The compositions comprising a first, epigenetically-acting agent, and a second chemotherapeutic agent can be administered simultaneously (i.e., simultaneous administration) and/or sequentially (i.e., sequential administration).

The term “simultaneous administration,” as used herein, means that the agents are administered with a time separation of no more than about 15 minute(s), such as no more than about any of 10, 5, or 1 minutes. When the agents are administered simultaneously, they may be contained in the same composition (e.g., a composition comprising both the epigenetically-acting agent and the second chemotherapeutic agent) or in separate compositions (e.g., the epigenetically-acting agent is contained in one composition and the second chemotherapeutic agent is contained in another composition).

In some variations, the epigenetically-acting agent and the second chemotherapeutic agent are administered sequentially. The term “sequential administration” as used herein means that the epigenetically-acting agent and the second chemotherapeutic agent are administered with a time separation of more than about 15 minutes, such as more than about any of 20, 30, 40, 50, 60 or more minutes. Either the epigenetically-acting agent or the second chemotherapeutic agent may be administered first. The epigenetically-acting agent and the second chemotherapeutic agent are contained in separate compositions, which may be contained in the same or different packages.
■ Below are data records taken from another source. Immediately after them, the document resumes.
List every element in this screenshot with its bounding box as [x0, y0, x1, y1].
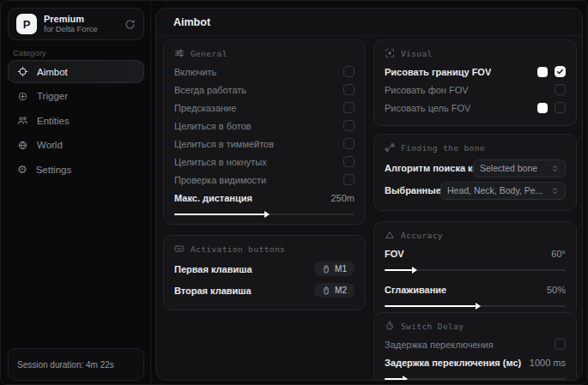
bone-icon	[385, 142, 395, 153]
keybind-label: Вторая клавиша	[174, 286, 252, 296]
dropdown-label: Выбранные кости	[385, 185, 440, 196]
sidebar-item-label: Entities	[37, 116, 70, 126]
keybind-button-m1[interactable]: M1	[314, 262, 355, 276]
toggle-label: Рисовать цель FOV	[385, 103, 470, 113]
brand-card: P Premium for Delta Force	[8, 8, 144, 40]
crosshair-icon	[17, 66, 28, 77]
panel-title: Activation buttons	[191, 244, 285, 254]
slider-label: FOV	[385, 249, 404, 259]
slider-value: 60°	[551, 249, 566, 259]
keybind-row: Вторая клавиша M2	[174, 280, 355, 301]
keybind-value: M2	[335, 286, 347, 295]
page-title: Aimbot	[173, 16, 210, 28]
smoothing-slider[interactable]	[385, 305, 566, 307]
slider-label: Задержка переключения (мс)	[385, 358, 521, 368]
color-swatch[interactable]	[537, 67, 548, 77]
toggle-row: Проверка видимости	[174, 171, 355, 189]
brand-subtitle: for Delta Force	[44, 25, 98, 34]
chevron-up-down-icon	[551, 165, 559, 172]
panel-title: Finding the bone	[401, 143, 485, 153]
toggle-row: Рисовать фон FOV	[385, 81, 566, 99]
slider-row: Сглаживание 50%	[385, 280, 566, 298]
checkbox-checked[interactable]	[555, 66, 566, 77]
sidebar-item-label: Aimbot	[37, 67, 68, 77]
session-duration-box: Session duration: 4m 22s	[8, 348, 144, 381]
sidebar-item-aimbot[interactable]: Aimbot	[8, 60, 144, 83]
checkbox[interactable]	[555, 84, 566, 95]
sync-icon[interactable]	[124, 19, 136, 30]
color-swatch[interactable]	[537, 103, 548, 113]
slider-row: FOV 60°	[385, 244, 566, 262]
sidebar-item-entities[interactable]: Entities	[8, 109, 144, 132]
gear-icon: ⚙	[17, 164, 27, 175]
keybind-icon	[174, 244, 185, 254]
dropdown-value: Selected bone	[480, 163, 537, 173]
toggle-label: Целиться в нокнутых	[174, 157, 267, 167]
bone-algorithm-select[interactable]: Selected bone	[473, 159, 566, 177]
keybind-button-m2[interactable]: M2	[314, 283, 355, 298]
fov-slider[interactable]	[385, 269, 566, 271]
checkbox[interactable]	[343, 84, 355, 95]
slider-value: 250m	[330, 193, 355, 203]
checkbox[interactable]	[343, 66, 355, 77]
toggle-row: Рисовать цель FOV	[385, 99, 566, 117]
checkbox[interactable]	[343, 138, 355, 149]
sidebar-item-label: Settings	[36, 165, 72, 175]
checkbox[interactable]	[343, 102, 355, 113]
sidebar-nav: Aimbot Trigger Entities	[8, 60, 144, 181]
toggle-row: Включить	[174, 63, 355, 81]
timer-icon	[385, 321, 395, 331]
selected-bones-select[interactable]: Head, Neck, Body, Pe...	[440, 182, 566, 200]
app-logo: P	[16, 14, 37, 34]
sidebar-item-settings[interactable]: ⚙ Settings	[8, 158, 144, 181]
sidebar-item-label: Trigger	[37, 91, 68, 101]
panel-title: Switch Delay	[401, 322, 464, 331]
panel-title: Visual	[401, 49, 433, 58]
finding-the-bone-panel: Finding the bone Алгоритм поиска костей …	[373, 134, 577, 211]
mouse-icon	[322, 265, 330, 274]
accuracy-panel: Accuracy FOV 60° Сглаживание 50%	[373, 221, 577, 316]
dropdown-value: Head, Neck, Body, Pe...	[447, 185, 543, 196]
chevron-up-down-icon	[551, 187, 559, 195]
entities-icon	[17, 115, 28, 126]
slider-fill	[174, 214, 264, 215]
panel-title: Accuracy	[401, 231, 443, 240]
mouse-icon	[322, 286, 330, 295]
toggle-label: Проверка видимости	[174, 175, 266, 185]
slider-label: Макс. дистанция	[174, 193, 252, 203]
session-duration-text: Session duration: 4m 22s	[17, 360, 114, 370]
panel-title: General	[191, 49, 227, 58]
checkbox[interactable]	[343, 174, 355, 185]
category-label: Category	[13, 48, 46, 57]
max-distance-slider[interactable]	[174, 214, 355, 215]
switch-delay-slider[interactable]	[385, 378, 566, 380]
brand-title: Premium	[44, 14, 98, 25]
toggle-label: Рисовать фон FOV	[385, 85, 469, 95]
dropdown-label: Алгоритм поиска костей	[385, 163, 473, 173]
toggle-row: Целиться в нокнутых	[174, 153, 355, 171]
checkbox[interactable]	[343, 120, 355, 131]
slider-row: Задержка переключения (мс) 1000 ms	[385, 353, 566, 371]
check-icon	[556, 68, 564, 75]
dropdown-row: Алгоритм поиска костей Selected bone	[385, 157, 566, 179]
slider-value: 50%	[547, 285, 566, 295]
toggle-label: Включить	[174, 67, 216, 77]
slider-fill	[385, 269, 412, 271]
trigger-icon	[17, 91, 28, 102]
slider-label: Сглаживание	[385, 285, 446, 295]
main-panel: Aimbot General Включить Всегда	[155, 8, 583, 381]
app-window: P Premium for Delta Force Category Aimbo…	[0, 0, 588, 385]
checkbox[interactable]	[343, 156, 355, 167]
checkbox[interactable]	[555, 102, 566, 113]
slider-fill	[385, 305, 476, 307]
keybind-value: M1	[335, 264, 347, 274]
toggle-row: Рисовать границу FOV	[385, 63, 566, 81]
checkbox[interactable]	[555, 339, 566, 350]
sidebar-item-world[interactable]: World	[8, 134, 144, 157]
activation-buttons-panel: Activation buttons Первая клавиша M1	[163, 235, 366, 310]
sliders-icon	[174, 48, 185, 58]
sidebar-item-trigger[interactable]: Trigger	[8, 85, 144, 108]
keybind-row: Первая клавиша M1	[174, 258, 355, 280]
visual-scan-icon	[385, 48, 395, 58]
toggle-label: Рисовать границу FOV	[385, 67, 491, 77]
In some variations, the administration of the epigenetically-acting agent and the second chemotherapeutic agent are concurrent, i.e., the administration period of the epigenetically-acting agent and the second chemotherapeutic agent overlap with each other. In some variations, the administration of the epigenetically-acting agent and the second chemotherapeutic agent are non-concurrent. For example, in some variations, the administration of epigenetically-acting agent is terminated before the second chemotherapeutic agent is administered. In some variations, the administration of the second chemotherapeutic agent is terminated before the epigenetically-acting agent is administered. The time period between these two non-concurrent administrations can range from about two to eight weeks, such as about four weeks.

The dosing frequency of the epigenetically-acting agent and the second chemotherapeutic agent may be adjusted over the course of the treatment, based on the judgment of the administering physician. When administered separately, the epigenetically-acting agent and the second chemotherapeutic agent can be administered at different dosing frequency or intervals.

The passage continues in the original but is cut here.